During my daily cycle to work, I’m often confronted by women in their underwear. This morning, it was a lady at Carrefour. It’s better still when I take the metro. Currently, its the online banking company ING displaying skin tight frenchies across the walls of the underground. The advertisers certainly do have wild imaginations; the use of a woman wearing knickers to promote a supermarket or a bank is a bit out-there to say the least. Personally, I love it. Gets the hormones going before the day has even begun.

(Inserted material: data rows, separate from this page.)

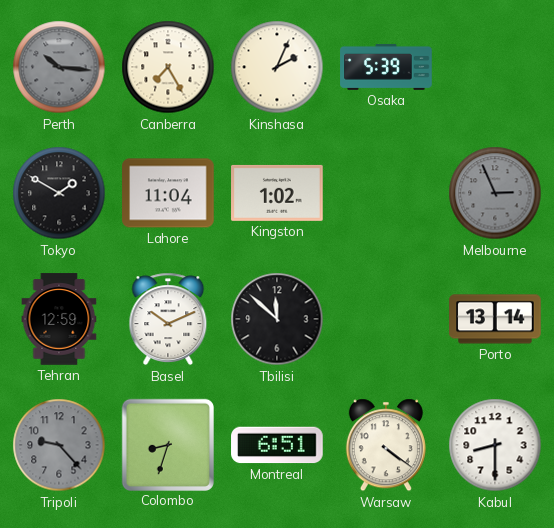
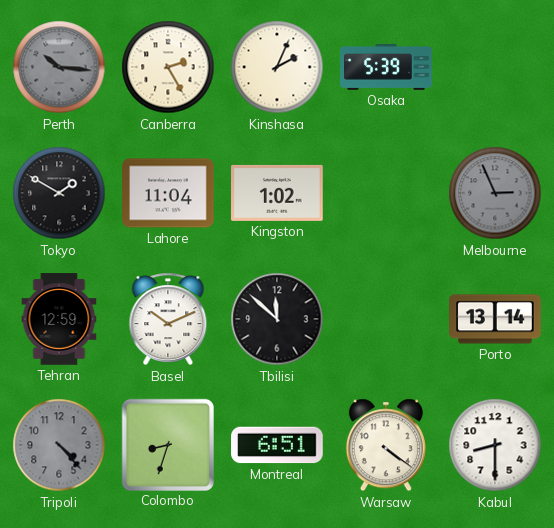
Canberra: 7:25 -> 2:25
Tripoli: 9:23 -> 4:23
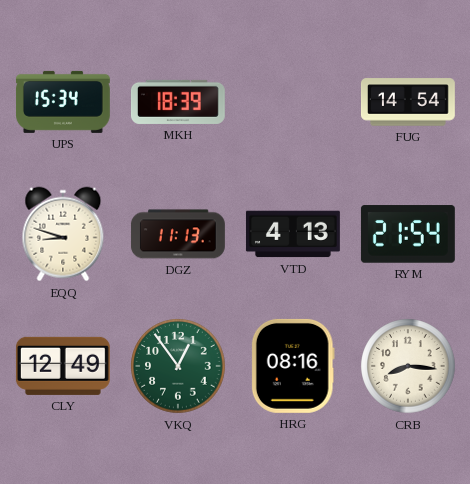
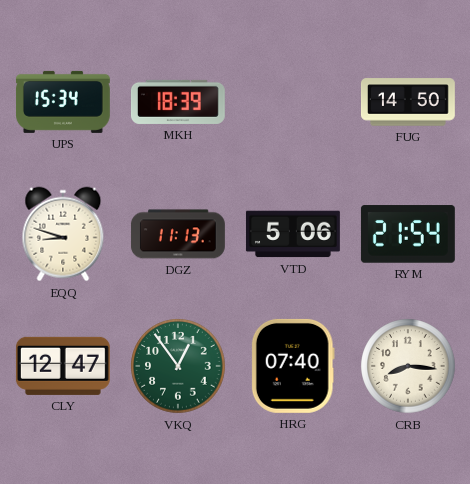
FUG: 14:54 -> 14:50
VTD: 4:13 -> 5:06
CLY: 12:49 -> 12:47
HRG: 08:16 -> 07:40
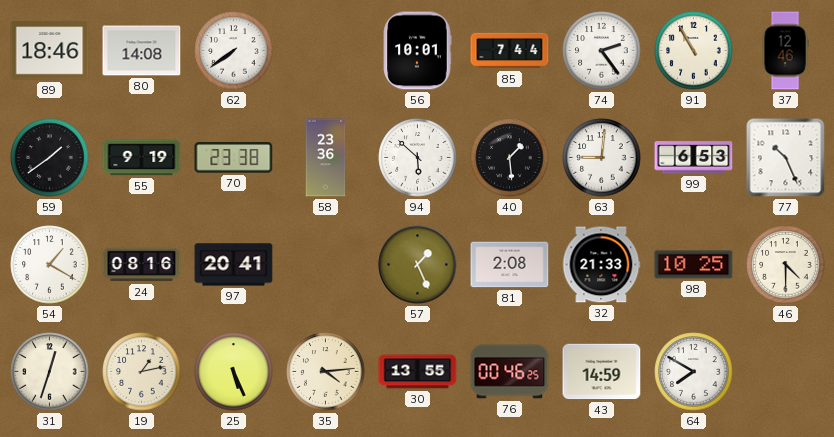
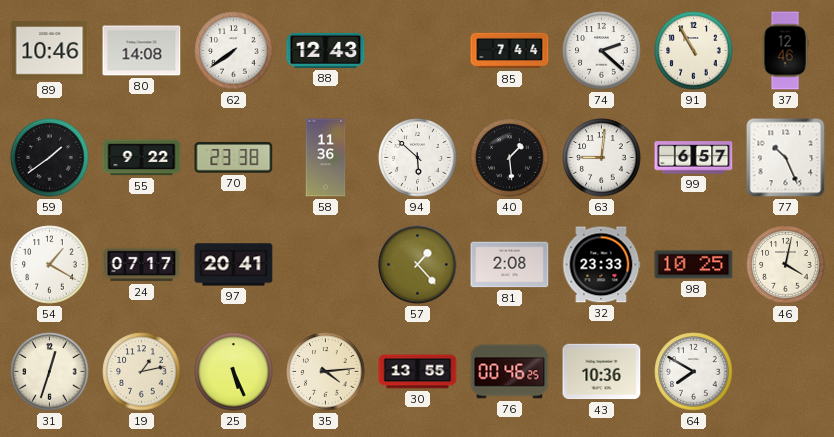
89: 18:46 -> 10:46
88: none -> 12:43
56: 10:01 -> none
74: 2:24 -> 2:22
55: 9:19 -> 9:22
58: 23:36 -> 11:36
99: 6:53 -> 6:57
24: 08:16 -> 07:17
57: 1:26 -> 1:23
32: 21:33 -> 23:33
46: 4:30 -> 4:02
43: 14:59 -> 10:36
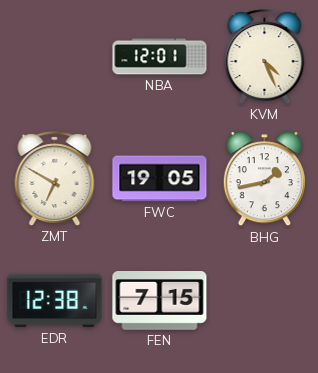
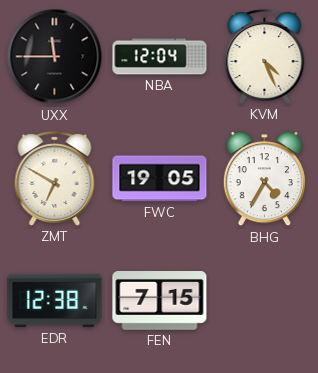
UXX: none -> 11:45
NBA: 12:01 -> 12:04
BHG: 1:43 -> 4:35
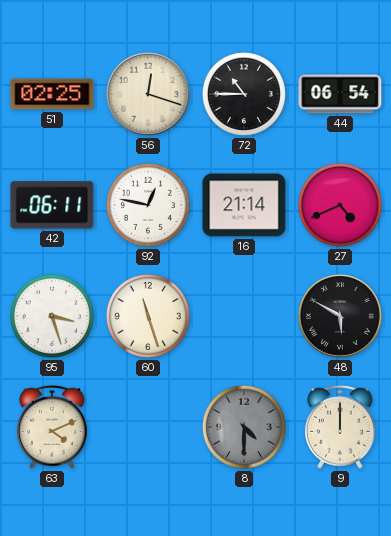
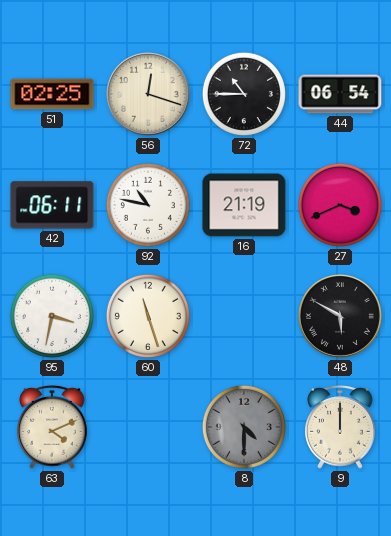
92: 12:47 -> 10:47
16: 21:14 -> 21:19
27: 4:41 -> 3:41
95: 3:27 -> 3:32
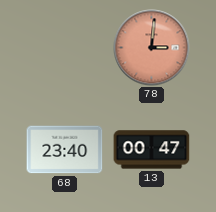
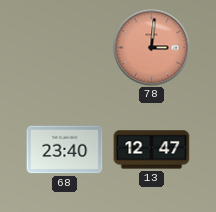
13: 00:47 -> 12:47
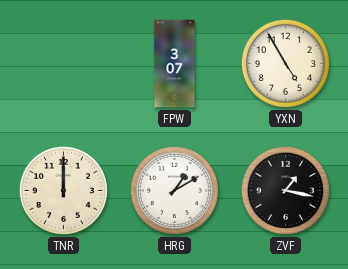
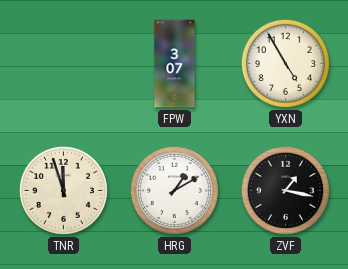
TNR: 12:00 -> 11:57
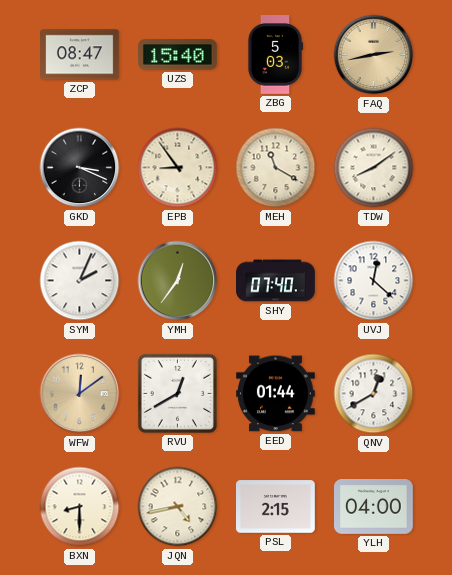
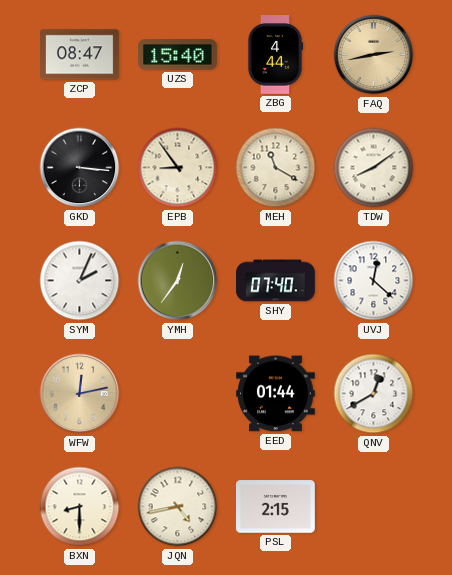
ZBG: 5:03 -> 4:44
GKD: 3:19 -> 3:16
WFW: 12:09 -> 12:13
RVU: 12:40 -> none
YLH: 04:00 -> none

‘An object of sexual desire’
Needless to say then that I’m happy I don’t live in Sweden where an advert promoting the television operator ‘Boxer’ is going to be banned because, would you believe, it portrays a male as ‘a purely sexual object which could be deemed offensive by the general male population’. Good old Sweden where all men and women are equal. In France, our walls are permanently plastered with naked ladies, but over there things appear different and even men can no longer be used as objects of sexual desire to sell a product. In Europe there are regulatory organizations which monitor the standard of advertising in 22 of the 27 member states of the EU, such as the ARRP in France. Even if certain feminist groups such as ‘les Chiennes de garde’, who feel that ‘the advertisers encourage the sexist clichés’, don’t like it, the human image is protected by a self-disciplined ethical body which, in France, is made up of 22 legal advisors. Each day, they evaluate 140 advertising case studies in general accordance with the ethical charter which they themselves have put together, ‘whilst keeping in mind the views of the independent associations that make up the Joint Council for Advertising’, states the director for the ARPP, Stéphane Martin.
Sexual equality lessons at nursery!
There are no feminist associations or movements for LGBT rights present in the council, however let’s acknowledge, like Stephan Martin, that ‘there will always be flaws’. He highlighted that ‘nudity in itself is not banned’, as if he had guessed that I was obsessed with beautiful women in suspenders. ‘Sometimes, a simple pose can be perceived as being degrading to a human’. Another important factor is that ‘the content of the advert must conform to the product.’ The French feminist group ‘Les Chiennes de Garde’ claim that ‘advertisers use scenes of a sexual or violent nature to advertise for almost any product (yoghurts, cars etc.)’
In the event of any abuse of this conformity, an ethics jury from the regulatory organisation can be freely hired by your average Joe. However, to this day the regulatory organisation have never received a complaint regarding any adverts portraying men in a degrading way. Therefore, if neither the law nor the organisation protecting the consumers are in question, only one thing can explain the tendency to find naked women all over posters and billboards...the advertisers are sexual maniacs. In Sweden they have found the solution. From nursery, children are educated about equality. No more dolls for girls and cars for boys, each child can develop their own personality independently from gender stereotypes. Maybe we should send our advertisers over there to learn a thing or two!